Ron Howrigon: I don’t see anything right now that was either in the ACA or that’s being discussed in this replacement that truly, fundamentally addresses the cost problem. So until we do that, as a friend of mine who is a surgeon is fond of saying, we’re just putting Band-Aids on bullet wounds here.

And that should scare everybody.

What do physicians do with that today? I would say for those running a physician practice today, prepare your practice like you’re in an industry that could have a serious downturn.

If you’re seeing that this could get dim in a couple years and things could get rough — like what happened in the housing industry — maybe you don’t build that next building right now, or maybe you don’t expand where you’re not quite sure you can. Make sure you pay down your loans. I live in North Carolina. It’s sort of like when you see the hurricane coming you batten things down, and you ride it out.
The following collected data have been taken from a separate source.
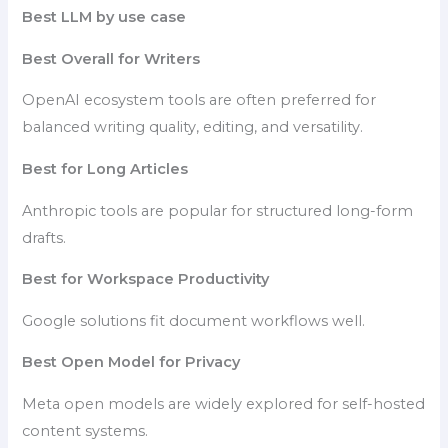
Best LLM by use case
Best Overall for Writers
OpenAI ecosystem tools are often preferred for
balanced writing quality, editing, and versatility.
Best for Long Articles
Anthropic tools are popular for structured long-form
drafts.
Best for Workspace Productivity
Google solutions fit document workflows well.
Best Open Model for Privacy
Meta open models are widely explored for self-hosted
content systems.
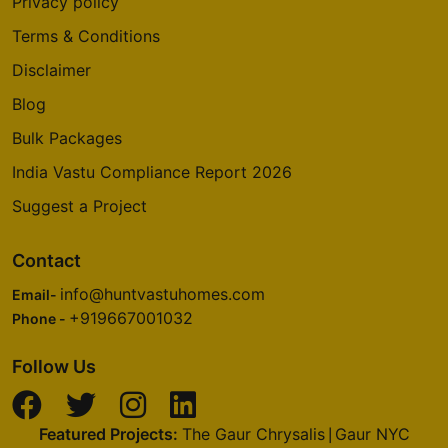
Privacy policy
Terms & Conditions
Disclaimer
Blog
Bulk Packages
India Vastu Compliance Report 2026
Suggest a Project
Contact
info@huntvastuhomes.com
Email-
+919667001032
Phone -
Follow Us
Featured Projects:
The Gaur Chrysalis
Gaur NYC
|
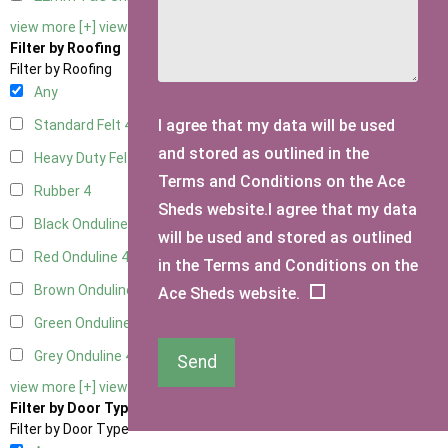
view more [+]
view less [-]
Filter by Roofing
Filter by Roofing
Any
I agree that my data will be used
Standard Felt
4
and stored as outlined in the
Heavy Duty Felt
4
Terms and Conditions on the Ace
Rubber
4
Sheds website.I agree that my data
Black Onduline
4
will be used and stored as outlined
Red Onduline
4
in the Terms and Conditions on the
Brown Onduline
4
Ace Sheds website.
Green Onduline
4
Grey Onduline
4
Send
view more [+]
view less [-]
Filter by Door Type
Filter by Door Type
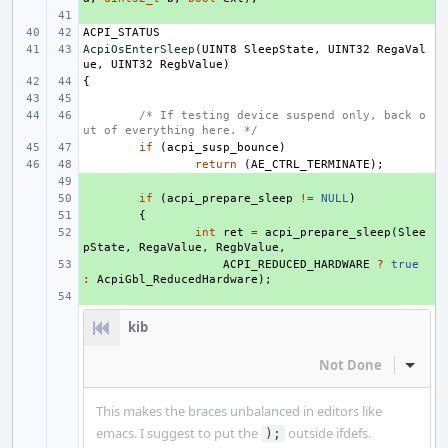
+ 
ACPI_STATUS
AcpiOsEnterSleep
(
UINT8
SleepState
,
UINT32
RegaVal
ue
,
UINT32
RegbValue
)
{
/* If testing device suspend only, back o
ut of everything here. */
if
(
acpi_susp_bounce
)
return
(
AE_CTRL_TERMINATE
);
+ 
+ 
if
(
acpi_prepare_sleep
!=
NULL
)
+ 
{
+ 
int
ret
=
acpi_prepare_sleep
(
Slee
pState
,
RegaValue
,
RegbValue
,
+ 
ACPI_REDUCED_HARDWARE
?
true
:
AcpiGbl_ReducedHardware
);
+ 
kib
Not Done
Inline
This makes the braces unbalanced in editors like
emacs. I suggest to put the
outside ifdefs.
);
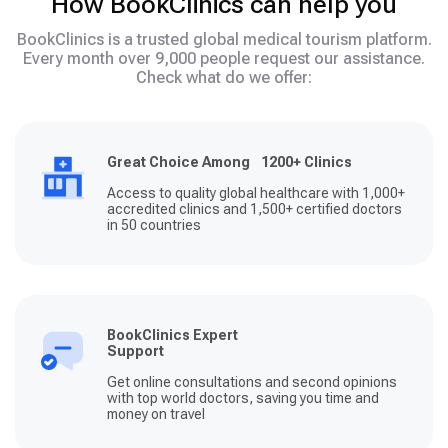
How BookClinics can help you
BookClinics is a trusted global medical tourism platform.
Every month over 9,000 people request our assistance.
Check what do we offer:
Great Choice Among 1200+ Clinics
Access to quality global healthcare with 1,000+
accredited clinics and 1,500+ certified doctors
in 50 countries
BookClinics Expert
Support
Get online consultations and second opinions
with top world doctors, saving you time and
money on travel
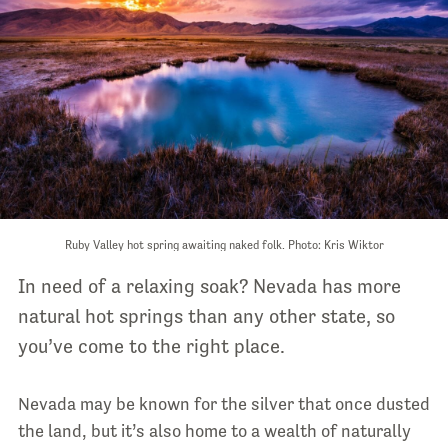
Ruby Valley hot spring awaiting naked folk. Photo: Kris Wiktor
In need of a relaxing soak? Nevada has more
natural hot springs than any other state, so
you’ve come to the right place.
Nevada may be known for the silver that once dusted
the land, but it’s also home to a wealth of naturally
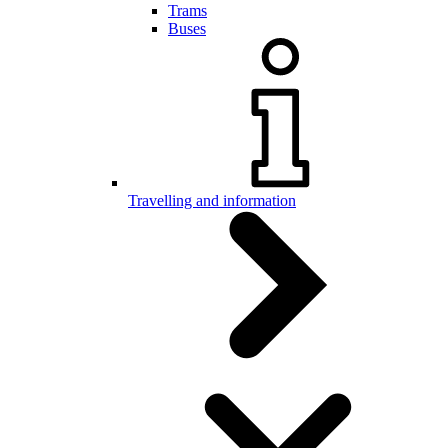
Trams
Buses
Travelling and information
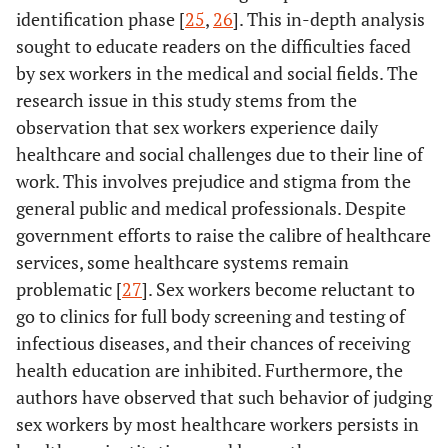
identification phase [
25
,
26
]. This in-depth analysis
sought to educate readers on the difficulties faced
by sex workers in the medical and social fields. The
research issue in this study stems from the
observation that sex workers experience daily
healthcare and social challenges due to their line of
work. This involves prejudice and stigma from the
general public and medical professionals. Despite
government efforts to raise the calibre of healthcare
services, some healthcare systems remain
problematic [
27
]. Sex workers become reluctant to
go to clinics for full body screening and testing of
infectious diseases, and their chances of receiving
health education are inhibited. Furthermore, the
authors have observed that such behavior of judging
sex workers by most healthcare workers persists in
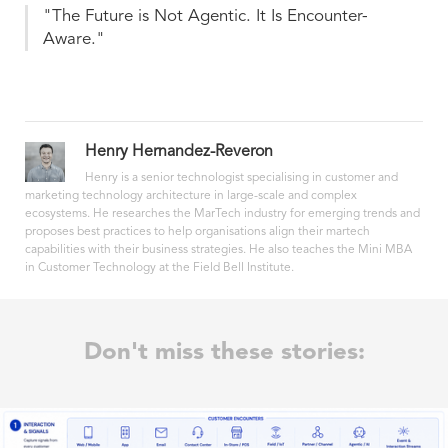
"The Future is Not Agentic. It Is Encounter-
Aware."
Henry Hernandez-Reveron
Henry is a senior technologist specialising in customer and
marketing technology architecture in large-scale and complex
ecosystems. He researches the MarTech industry for emerging trends and
proposes best practices to help organisations align their martech
capabilities with their business strategies. He also teaches the Mini MBA
in Customer Technology at the Field Bell Institute.
Don't miss these stories:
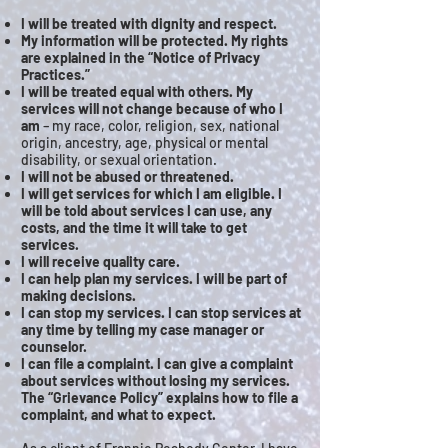
I will be treated with dignity and respect.
My information will be protected. My rights
are explained in the “Notice of Privacy
Practices.”
I will be treated equal with others. My
services will not change because of who I
am
– my race, color, religion, sex, national
origin, ancestry, age, physical or mental
disability, or sexual orientation.
I will not be abused or threatened.
I will get services for which I am eligible. I
will be told about services I can use, any
costs, and the time it will take to get
services.
I will receive quality care.
I can help plan my services. I will be part of
making decisions.
I can stop my services. I can stop services at
any time by telling my case manager or
counselor.
I can file a complaint. I can give a complaint
about services without losing my services.
The “Grievance Policy” explains how to file a
complaint, and what to expect.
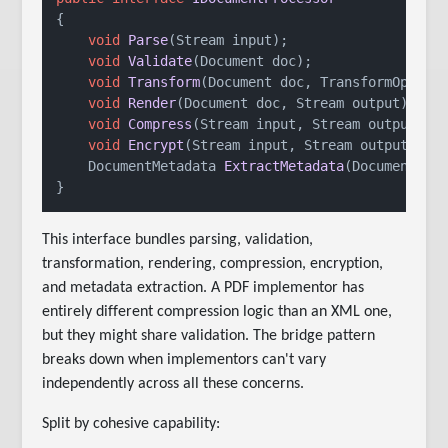
{

void
Parse
(
Stream input
)
;

void
Validate
(
Document doc
)
;

void
Transform
(
Document doc, TransformOption
void
Render
(
Document doc, Stream output
)
;

void
Compress
(
Stream input, Stream output
)
;

void
Encrypt
(
Stream input, Stream output, En
DocumentMetadata 
ExtractMetadata
(
Document do
This interface bundles parsing, validation,
transformation, rendering, compression, encryption,
and metadata extraction. A PDF implementor has
entirely different compression logic than an XML one,
but they might share validation. The bridge pattern
breaks down when implementors can't vary
independently across all these concerns.
Split by cohesive capability:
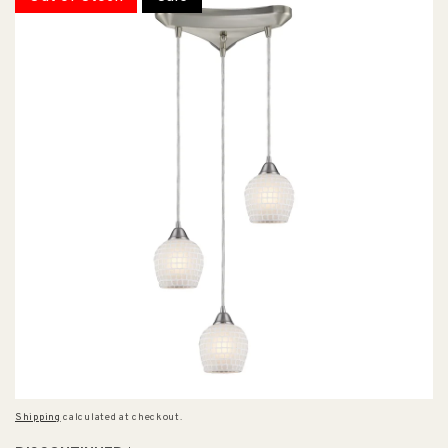
Shipping
calculated at checkout.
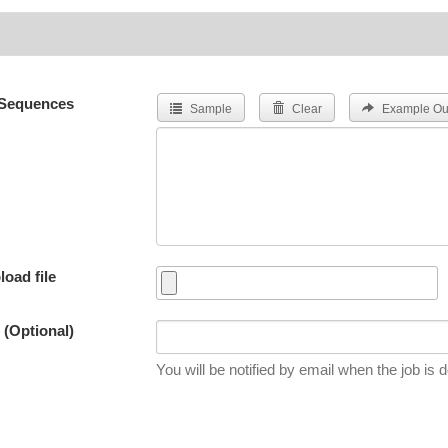
Sequences
Sample
Clear
Example Ou
load file
 (Optional)
You will be notified by email when the job is 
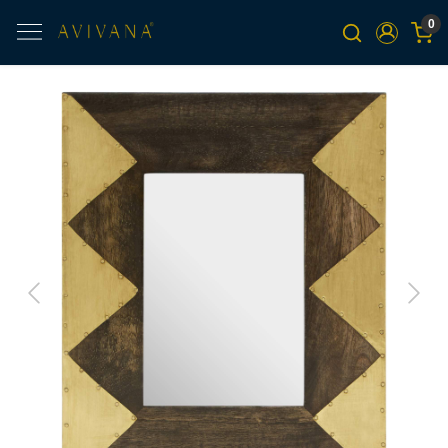
0
Previous
Next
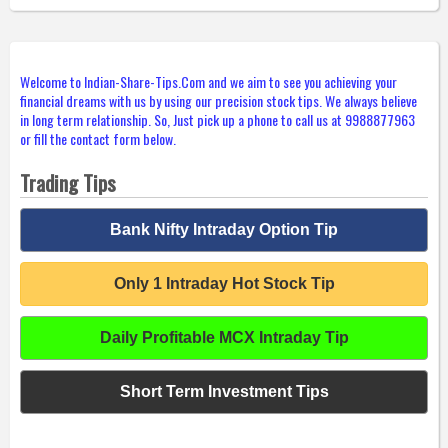
Welcome to Indian-Share-Tips.Com and we aim to see you achieving your
financial dreams with us by using our precision stock tips. We always believe
in long term relationship. So, Just pick up a phone to call us at 9988877963
or fill the contact form below.
Trading Tips
Bank Nifty Intraday Option Tip
Only 1 Intraday Hot Stock Tip
Daily Profitable MCX Intraday Tip
Short Term Investment Tips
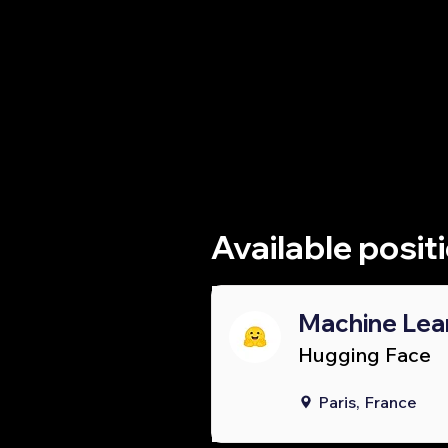
Whether you'
research lab
Available posit
Machine Lea
Hugging Face
Paris, France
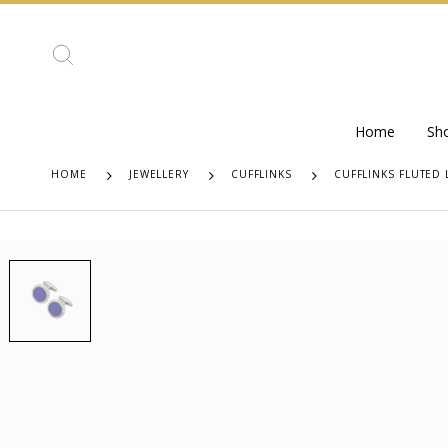
Home
Sh
HOME
JEWELLERY
CUFFLINKS
CUFFLINKS FLUTED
Here are two specific tips I suggest for practices thinking about growth in this time of change:

  • Know your patients. In preparation for a tough road ahead, practices need to look at their patient mix and understand the differences between these patients and identify what they look like. Other industries spend lots of time and money profiling and segmenting their customers. They want to know as much as possible about their customers and why they do or do not choose to purchase their products or services. When it comes to segmenting your patient population, it’s the same concept. Make sure your practice is set up to accommodate people with a good job and good insurance. Incentives, like offering different hours, providing exceptional customer service, and improving efficiency, are all factors that will be necessary in order to survive in the future healthcare environment.
  • Operate from a place of knowledge. Another way to prepare for the future is to make sure your practice has a well-thought-out, well-executed marketing plan that is specifically designed to attract insured patients who have choices regarding where they seek medical care. For primary care practices, effective marketing means clearly understanding the demographic you want to reach, deciding how to reach them, and crafting a message that will appeal to them. For specialists, effective marketing means not only marketing to a specific patient population but also marketing your services to your referring physician community in the form of a physician outreach program.

The main thing is to keep an eye on this. What recently got announced is the Republican first phase; whatever comes out at the end of this is going to look nothing like that.